EXERCISE DESCRIPTION >>
Look through the records below for the line with "Medium / AU 10" and the line with "White Size XS / AU 6", then return those lines and all lines between, exactly.

THE INPUT START

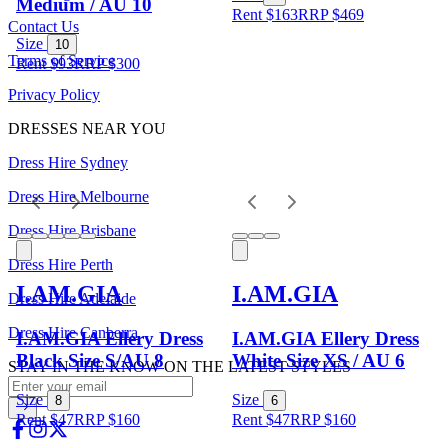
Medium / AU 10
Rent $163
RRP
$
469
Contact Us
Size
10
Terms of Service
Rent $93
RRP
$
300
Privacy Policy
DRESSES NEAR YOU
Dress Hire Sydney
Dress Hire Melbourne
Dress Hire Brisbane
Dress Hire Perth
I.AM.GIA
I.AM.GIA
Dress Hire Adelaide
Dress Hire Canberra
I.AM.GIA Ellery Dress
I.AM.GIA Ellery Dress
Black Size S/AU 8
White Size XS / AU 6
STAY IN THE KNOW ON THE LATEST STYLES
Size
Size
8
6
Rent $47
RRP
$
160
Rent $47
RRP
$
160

THE INPUT END
THE INPUT START

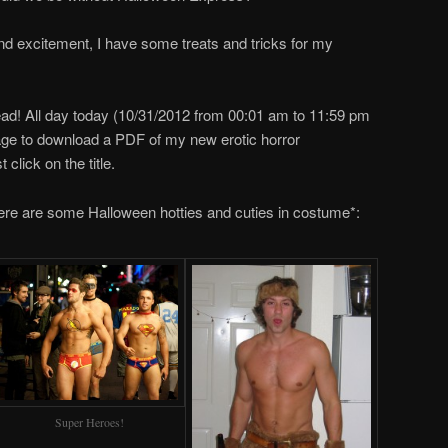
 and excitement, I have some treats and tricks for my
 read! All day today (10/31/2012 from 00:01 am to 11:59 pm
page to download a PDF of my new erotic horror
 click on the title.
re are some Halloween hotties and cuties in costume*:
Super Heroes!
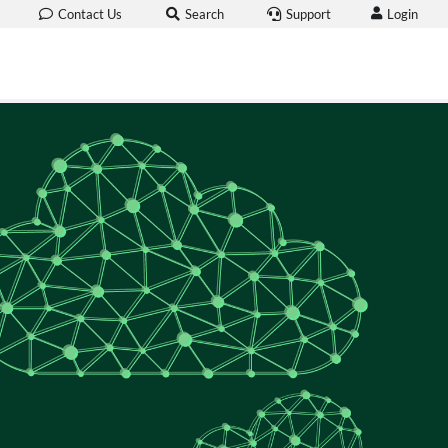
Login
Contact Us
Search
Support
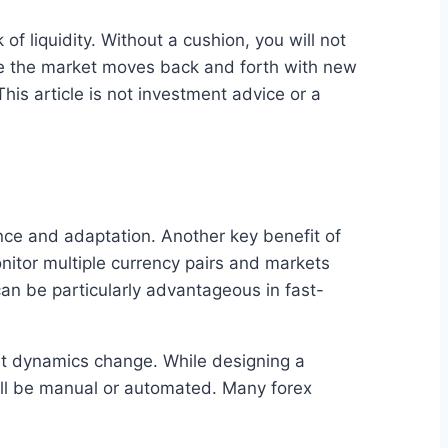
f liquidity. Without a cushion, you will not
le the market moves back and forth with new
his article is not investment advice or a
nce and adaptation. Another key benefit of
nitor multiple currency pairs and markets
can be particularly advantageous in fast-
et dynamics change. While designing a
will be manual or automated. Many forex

THE INPUT END
THE INPUT START

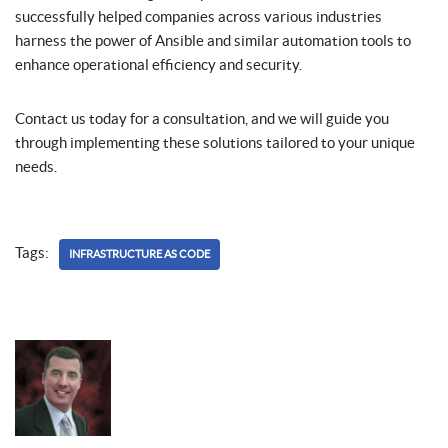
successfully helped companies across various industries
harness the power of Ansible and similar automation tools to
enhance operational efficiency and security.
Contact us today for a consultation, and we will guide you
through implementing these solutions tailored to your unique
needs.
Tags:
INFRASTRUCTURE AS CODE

THE INPUT END

ANSWER SECTION >>
Medium / AU 10
Rent $163
RRP
$
469
Contact Us
Size
10
Terms of Service
Rent $93
RRP
$
300
Privacy Policy
DRESSES NEAR YOU
Dress Hire Sydney
Dress Hire Melbourne
Dress Hire Brisbane
Dress Hire Perth
I.AM.GIA
I.AM.GIA
Dress Hire Adelaide
Dress Hire Canberra
I.AM.GIA Ellery Dress
I.AM.GIA Ellery Dress
Black Size S/AU 8
White Size XS / AU 6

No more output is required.